Task objective -> All lines with the word "درمان" in the material below are required.

Given information ->
####
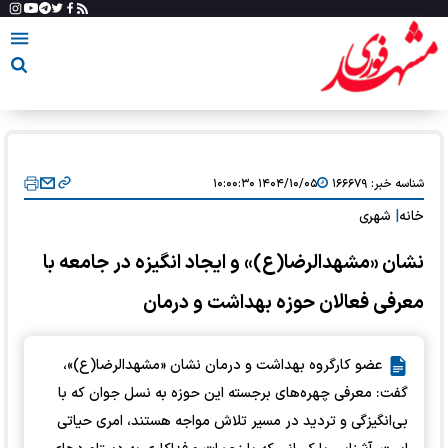
شناسه خبر:
۱۶۶۶۷۹
۱۴۰۴/۱۰/۰۵ ۱۰:۰۰:۳۰
خانه
|
شهری
نشان «مشهدالرضا(ع)» و ایجاد انگیزه در جامعه با
معرفی فعالان حوزه بهداشت و درمان
عضو کارگروه بهداشت و درمان نشان «مشهدالرضا(ع)»،
گفت: معرفی چهره‌های برجسته این حوزه به نسل جوان که با
بی‌انگیزگی و تردید در مسیر تلاش مواجه هستند، امری حیاتی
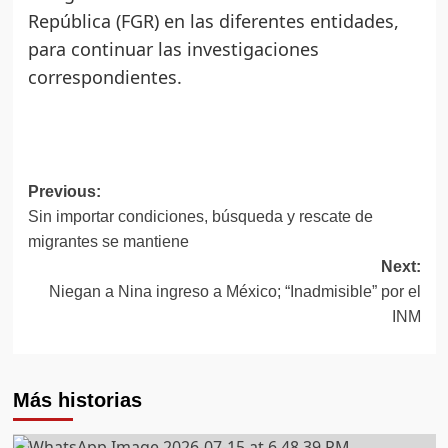
República (FGR) en las diferentes entidades,
para continuar las investigaciones
correspondientes.
Post
Previous:
Sin importar condiciones, búsqueda y rescate de
navigation
migrantes se mantiene
Next:
Niegan a Nina ingreso a México; “Inadmisible” por el
INM
Más historias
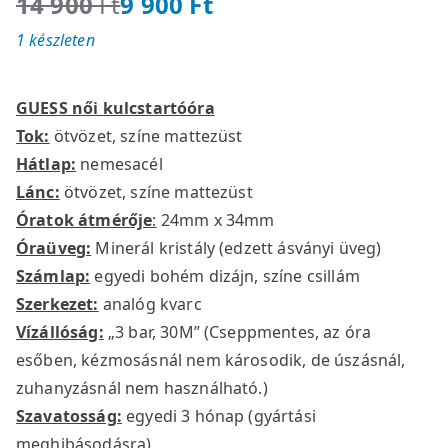
14 900
Ft
9 900
Ft
O
C
1 készleten
r
u
i
r
g
r
GUESS női kulcstartóóra
i
e
Tok:
ötvözet, színe mattezüst
n
n
Hátlap:
nemesacél
a
t
l
p
Lánc:
ötvözet, színe mattezüst
p
r
Óratok átmérője
:
24mm x 34mm
r
i
Óraüveg:
Minerál kristály (edzett ásványi üveg)
i
c
Számlap:
egyedi bohém dizájn, színe csillám
c
e
Szerkezet:
analóg kvarc
e
i
Vízállóság:
„3 bar, 30M” (Cseppmentes, az óra
w
s
esőben, kézmosásnál nem károsodik, de úszásnál,
a
:
zuhanyzásnál nem használható.)
s
9
Szavatosság:
egyedi 3 hónap (gyártási
:
9
1
0
meghibásodásra)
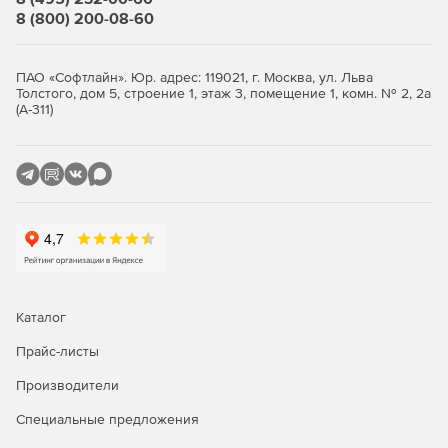
8 (800) 200-08-60
Организация юридически значимого электронного
документооборота за счет применения цифровой
подписи TDMS и квалифицированной электронной
ПАО «Софтлайн». Юр. адрес: 119021, г. Москва, ул. Льва
Толстого, дом 5, строение 1, этаж 3, помещение 1, комн. № 2, 2а
подписи.
(А-311)
Использование специалистами справочной системы,
включающей нормативно-техническую документации,
БДматериально-технических ресурсов, ну вербальные
кейсы внедренных проектов, рекомендованные
источники актуальной информации.
Управление проектами
Формирование и внедрение календарно-сетевых
Каталог
графиков с опцией планирования задействования
ресурсов.
Прайс-листы
Проектирование, симуляция и адаптация различных
Производители
задач с применением нотации BPMN.
Специальные предложения
Автоматическое создание структуры проекта с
####
Exercise response ->
معرفی فعالان حوزه بهداشت و درمان
عضو کارگروه بهداشت و درمان نشان «مشهدالرضا(ع)»،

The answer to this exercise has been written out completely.